Dataset records:

<<<<

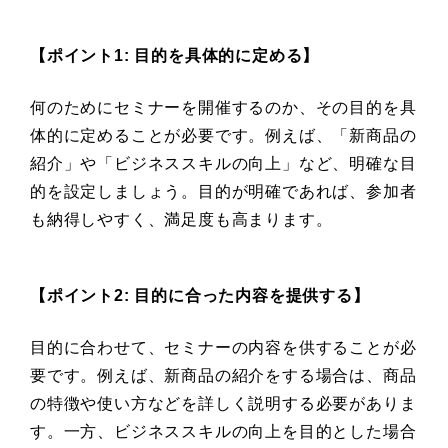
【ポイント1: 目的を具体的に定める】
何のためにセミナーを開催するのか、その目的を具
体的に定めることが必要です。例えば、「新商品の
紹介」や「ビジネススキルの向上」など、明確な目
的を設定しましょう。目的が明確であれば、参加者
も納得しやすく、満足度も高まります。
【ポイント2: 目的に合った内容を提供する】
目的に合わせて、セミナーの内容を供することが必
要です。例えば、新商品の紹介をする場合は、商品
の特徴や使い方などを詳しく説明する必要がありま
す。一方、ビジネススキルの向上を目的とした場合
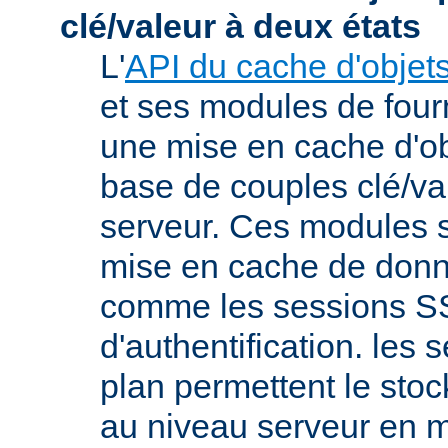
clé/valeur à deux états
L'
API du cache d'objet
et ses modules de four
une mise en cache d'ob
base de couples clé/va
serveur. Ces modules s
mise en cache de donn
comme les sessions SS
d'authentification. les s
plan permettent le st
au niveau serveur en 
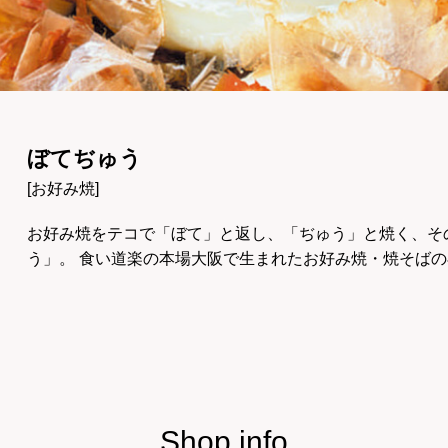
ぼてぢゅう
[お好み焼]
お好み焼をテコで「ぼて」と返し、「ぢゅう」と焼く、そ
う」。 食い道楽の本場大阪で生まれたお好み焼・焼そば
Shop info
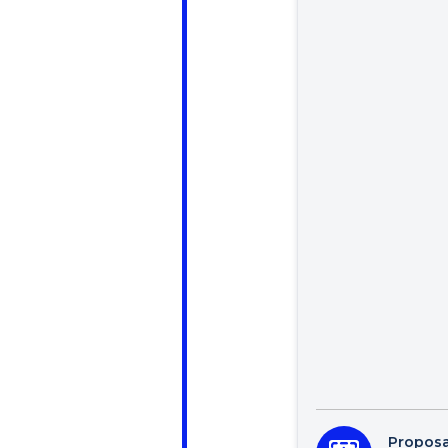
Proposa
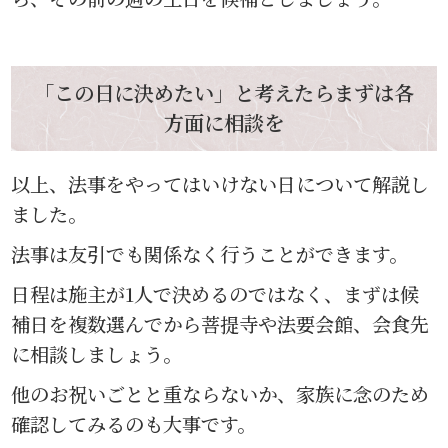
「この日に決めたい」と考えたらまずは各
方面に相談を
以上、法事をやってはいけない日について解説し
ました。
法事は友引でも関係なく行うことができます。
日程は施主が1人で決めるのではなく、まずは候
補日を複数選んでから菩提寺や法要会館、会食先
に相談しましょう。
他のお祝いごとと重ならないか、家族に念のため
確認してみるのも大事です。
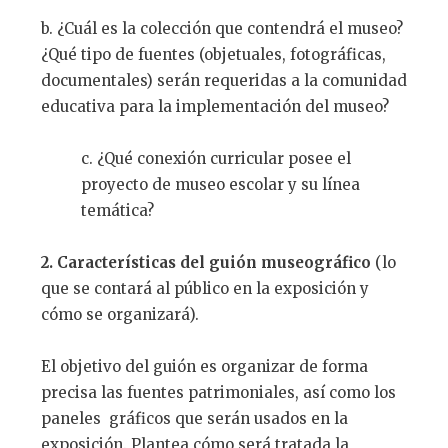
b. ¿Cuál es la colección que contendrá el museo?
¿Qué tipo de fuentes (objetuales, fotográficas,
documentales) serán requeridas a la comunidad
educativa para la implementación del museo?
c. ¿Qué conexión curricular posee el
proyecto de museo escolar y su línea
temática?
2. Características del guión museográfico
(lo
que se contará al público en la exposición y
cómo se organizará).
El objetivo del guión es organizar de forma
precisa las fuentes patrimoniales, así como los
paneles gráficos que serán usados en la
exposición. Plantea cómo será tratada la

>>>>
<<<<

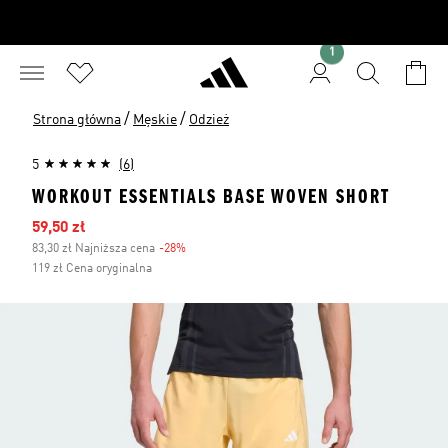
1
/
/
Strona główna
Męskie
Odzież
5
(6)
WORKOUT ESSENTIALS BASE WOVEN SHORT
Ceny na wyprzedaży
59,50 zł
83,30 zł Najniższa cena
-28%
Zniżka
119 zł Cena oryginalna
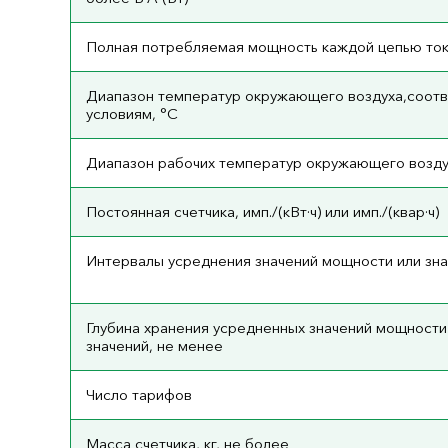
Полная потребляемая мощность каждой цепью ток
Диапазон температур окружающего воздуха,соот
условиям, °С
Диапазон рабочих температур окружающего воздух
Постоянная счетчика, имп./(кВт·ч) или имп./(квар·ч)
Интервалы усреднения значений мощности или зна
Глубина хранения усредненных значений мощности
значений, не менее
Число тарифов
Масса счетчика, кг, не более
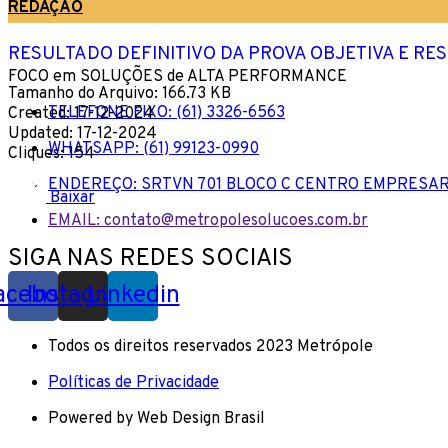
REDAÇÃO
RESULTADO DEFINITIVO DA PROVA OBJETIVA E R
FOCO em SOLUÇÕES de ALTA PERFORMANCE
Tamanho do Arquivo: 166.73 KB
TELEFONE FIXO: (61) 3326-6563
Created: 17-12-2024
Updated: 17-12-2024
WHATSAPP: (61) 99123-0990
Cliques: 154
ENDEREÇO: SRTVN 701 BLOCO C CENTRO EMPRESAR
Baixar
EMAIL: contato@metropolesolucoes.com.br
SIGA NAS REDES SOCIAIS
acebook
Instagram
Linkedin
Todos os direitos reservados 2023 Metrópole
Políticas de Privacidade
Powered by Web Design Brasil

>>>>

## TASK REQUIREMENTS:
From the entries above, give again exactly the lines running from the line with "SIGA NAS REDES SOCIAIS" to the line with "Powered by Web Design Brasil"; include both of those lines.

## OUTPUT FOR THIS TASK:
SIGA NAS REDES SOCIAIS
acebook
Instagram
Linkedin
Todos os direitos reservados 2023 Metrópole
Políticas de Privacidade
Powered by Web Design Brasil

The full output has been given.